I have a Rails 3.0.9 application running both locally in my dev env and remotely on a heroku app. I have a method that imports a CSV file into a model, and this file can contain non-english characters, like °,á,é,í, etc (it's in spanish).
I am currently able to import the complete file (75k records) without any problems in my local dev (SQLite) database; but, when uploading the db to heroku with heroku db:push
, it fails with the error I'm posting in the title:
!!! Caught Server Exception
HTTP CODE: 500
Taps Server Error: PGError: ERROR: invalid byte sequence for encoding "UTF8": 0xba
HINT: This error can also happen if the byte sequence does not match the encoding expected by the server, which is controlled by "client_encoding".

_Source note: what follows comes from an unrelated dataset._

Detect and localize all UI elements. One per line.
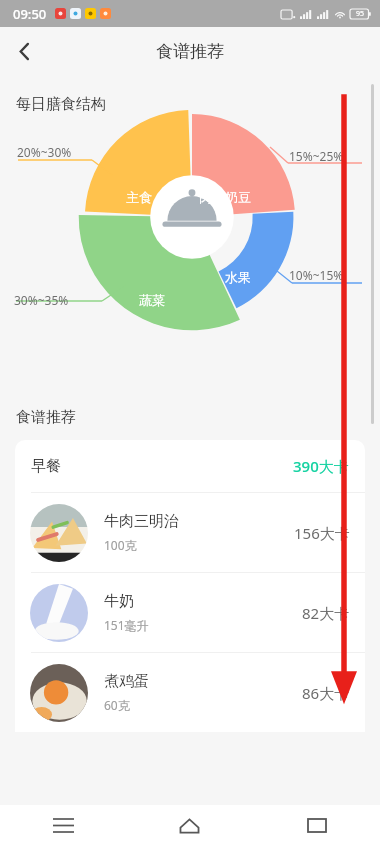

Apparently, Heroku has issues inserting the '°' character. (At the moment the file doesn't have any á,é,í, etc characters, but I suspect these might fail too.)
I have set in my application.rb
file the default encoding, as follows:
#.../application.rb
config.encoding = "utf-8"
What else can I do to set the 'client encoding' and solve this problem?
The numero sign,
º
, is 0xBA in ISO-8869-1 not UTF-8. So your CSV file is encoded with Latin-1 but you're trying to store it in your database as UTF-8 without fixing the encoding.You can try telling your CSV library that it is dealing with Latin-1 encoded text and maybe it will take care of converting to UTF-8. If that doesn't work, then you can do it yourself with Iconv:
You're not having trouble with SQLite because SQLite tends be very forgiving and it has a very loose type system. PostgreSQL, OTOH, tends to be rather strict and properly complains if you try to feed it invalid data. I'd recommend that you stop developing on top of SQLite if you're going to be deploying to Heroku and PostgreSQL, there are other differences that will cause problems (the behavior of GROUP BY and LIKE for example).